CHAMBRE SOCIALE C, 10 mai 2024 — 23/00941
Texte intégral
AFFAIRE PRUD'HOMALE
RAPPORTEUR
N° RG 23/00941 - N° Portalis DBVX-V-B7H-OYRL
[N]
C/
S.A.S. D.M.M. [B] MAINTENANCE MOULE
APPEL D'UNE DÉCISION DU :
Conseil de Prud'hommes - Formation paritaire d'OYONNAX
du 24 Janvier 2023
RG : F21/00097
COUR D'APPEL DE LYON
CHAMBRE SOCIALE C
ARRÊT DU 10 MAI 2024
APPELANT :
[Y] [N]
né le 03 Juin 1969 à [Localité 4] (maroc)
[Adresse 3]
[Localité 2]
représenté par Me Yves NICOL de la SELARL AVOCATALK, avocat au barreau de LYON
INTIMÉE :
S.A.S. D.M.M. [B] MAINTENANCE MOULE
[Adresse 5]
[Adresse 1]
représentée par Me Jacques AGUIRAUD de la SCP JACQUES AGUIRAUD ET PHILIPPE NOUVELLET, avocat postulant du barreau de LYON et Me Matthieu PROUSTEAU, avocat plaidant du même barreau
DÉBATS EN AUDIENCE PUBLIQUE DU : 07 Février 2024
Présidée par Etienne RIGAL, Président magistrat rapporteur, (sans opposition des parties dûment avisées) qui en a rendu compte à la Cour dans son délibéré, assisté pendant les débats de Fernand CHAPPRON, Greffier.
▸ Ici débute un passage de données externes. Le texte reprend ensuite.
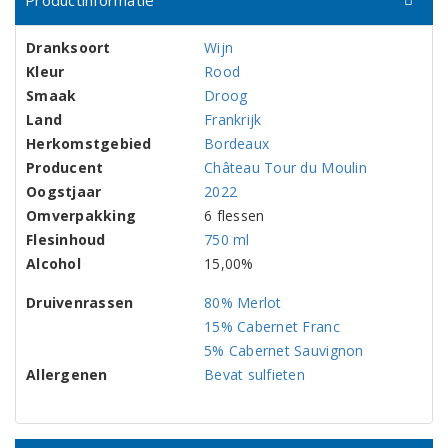
Productinformatie
Dranksoort
Wijn
Kleur
Rood
Smaak
Droog
Land
Frankrijk
Herkomstgebied
Bordeaux
Producent
Château Tour du Moulin
Oogstjaar
2022
Omverpakking
6 flessen
Flesinhoud
750 ml
Alcohol
15,00%
Druivenrassen
80% Merlot
15% Cabernet Franc
5% Cabernet Sauvignon
Allergenen
Bevat sulfieten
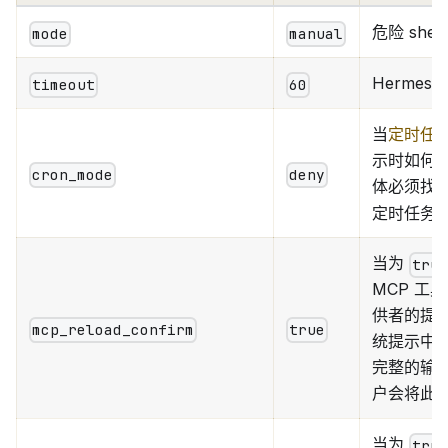
危险 sh
mode
manual
Herme
timeout
60
当
定时任
示时如何
cron_mode
deny
体必须找
定时任务
当为
tru
MCP 工
供者的提
mcp_reload_confirm
true
统提示中
完整的输入
户会将此
当为
tru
COMPOSITION DE LA COUR LORS DU DÉLIBÉRÉ :
- Etienne RIGAL, président
- Nabila BOUCHENTOUF, conseiller
- Françoise CARRIER, conseiller honoraire exerçant des fonctions juridictionnelles
ARRÊT : CONTRADICTOIRE
Prononcé publiquement le 10 Mai 2024 par mise à disposition de l'arrêt au greffe de la Cour, les parties en ayant été préalablement avisées dans les conditions prévues à l'article 450 alinéa 2 du code de procédure civile ;
Signé par Nabila BOUCHENTOUF, conseiller pour Etienne RIGAL, Président empêché et par Fernand CHAPPRON, Greffier auquel la minute de la décision a été remise par le magistrat signataire.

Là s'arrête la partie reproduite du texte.